PENANGKAL PETIR
Penangkal petir adalah rangkaian jalur yang difungsikan sebagai jalan bagi petir menuju ke permukaan bumi, tanpa merusak benda-benda yang dilewatinya. Ada 3 bagian utama pada penangkal petir :
- 1. Batang penangkal petir
- 2. Kabel konduktor
- 3. Tempat pembumian
1. Batang penangkal petir
Batang penangkal petir berupa batang tembaga yang ujungnya runcing. Dibuat runcing karena muatan listrik mempunyai sifat mudah berkumpul dan lepas pada ujung logam yang runcing. Dengan demikian dapat memperlancar proses tarik menarik dengan muatan listrik yang ada di awan. Batang runcing ini dipasang pada bagian puncak suatu bangunan.
2. Kabel konduktor
Kabel konduktor terbuat dari jalinan kawat tembaga. Diameter jalinan kabel konduktor sekitar 1 cm hingga 2 cm . Kabel konduktor berfungsi meneruskan aliran muatan listrik dari batang muatan listrik ke tanah. Kabel konduktor tersebut dipasang pada dinding di bagian luar bangunan.
3. Tempat pembumian
Tempat pembumian (grounding) berfungsi mengalirkan muatan listrik dari kabel konduktor ke batang pembumian (ground rod) yang tertanam di tanah. Batang pembumian terbuat dari bahan tembaga berlapis baja, dengan diameter 1,5 cm dan panjang sekitar 1,8 - 3 m .
4. Cara kerja
Saat muatan listrik negatif di bagian bawah awan sudah tercukupi, maka muatan listrik positif di tanah akan segera tertarik. Muatan listrik kemudian segera merambat naik melalui kabel konduktor , menuju ke ujung batang penangkal petir. Ketika muatan listrik negatif berada cukup dekat di atas atap, daya tarik menarik antara kedua muatan semakin kuat, muatan positif di ujung-ujung penangkal petir tertarik ke arah muatan negatif. Pertemuan kedua muatan menghasilkan aliran listrik. Aliran listrik itu akan mengalir ke dalam tanah, melalui kabel konduktor, dengan demikian sambaran petir tidak mengenai bangunan. Tetapi sambaran petir dapat merambat ke dalam bangunan melalui kawat jaringan listrik dan bahayanya dapat merusak alat-alat elektronik di bangunan yang terhubung ke jaringan listrik itu, selain itu juga dapat menyebabkan kebakaran atau ledakan. Untuk mencegah kerusakan akibat jaringan listrik tersambar petir, biasanya di dalam bangunan dipasangi alat yang disebut penstabil arus listrik (surge arrestor).

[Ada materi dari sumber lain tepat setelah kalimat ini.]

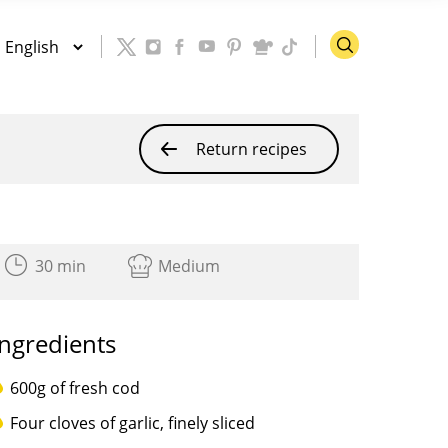
Return recipes
30 min
Medium
Ingredients
600g of fresh cod
Four cloves of garlic, finely sliced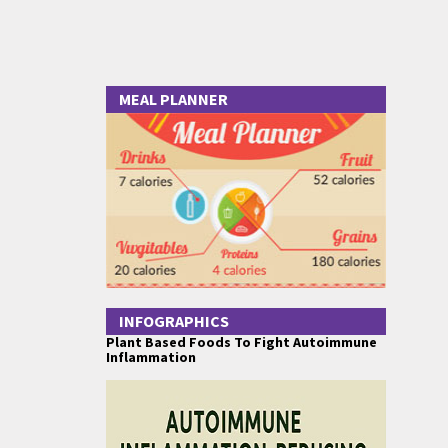
MEAL PLANNER
INFOGRAPHICS
Plant Based Foods To Fight Autoimmune
Inflammation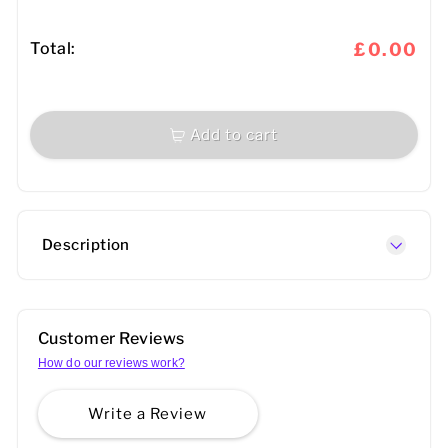
Total:
£0.00
Add to cart
Description
Customer Reviews
How do our reviews work?
Write a Review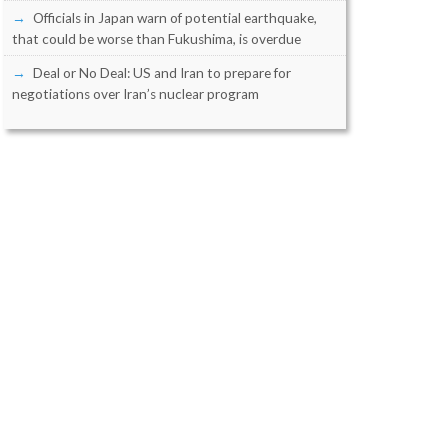
Officials in Japan warn of potential earthquake,
that could be worse than Fukushima, is overdue
Deal or No Deal: US and Iran to prepare for
negotiations over Iran’s nuclear program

Jika di sekitar penangkal petir ada awan mendung yang bermuatan, misalnya bermuatan negatif, batang logam penangkal petir mengalami induksi sehingga menjadi bermuatan positif.
Jika akhirnya petir menyambar batang logam itu, muatan-muatan negatif awan berpindah ke batang logam. Selanjutnya, muatan itu akan diteruskan ke bumi melalui kabel logam.
Bersamaan dengan itu, muatan-muatan positif pada batang logam akan terlepas dan bergerak menuju awan.
5. Prinsip kerja penangkal petir adalah mengumpulkan muatan sebanyak mungkin di ujung penagkal petir sehingga tercipta medan listrik. Medan listrik ini selanjutnya akan mempolarisasi udara sekitarnya sehingga udara menjadi bermuatan listrik. Udara yang bermuatan listrik ini selanjutnya akan menetralkan muatan listrik yang ada di awan sehingga mencegah terjadinya petir.
6. Alat penangkal petir antara lain:
Penangkal Petir Konvensional ( Sistem Faraday)
Penangkal Petir Radioaktif
Penangkal Petir Sistem Elektrostatik dan Membran.
7. Alasan ujung penangkal petir dibuat runcing adalah agar muatan yang terkumpul pada ujung penangkal petir sebanyak mungkin sehingga menghasilkan medan magnet yang sangat kuat.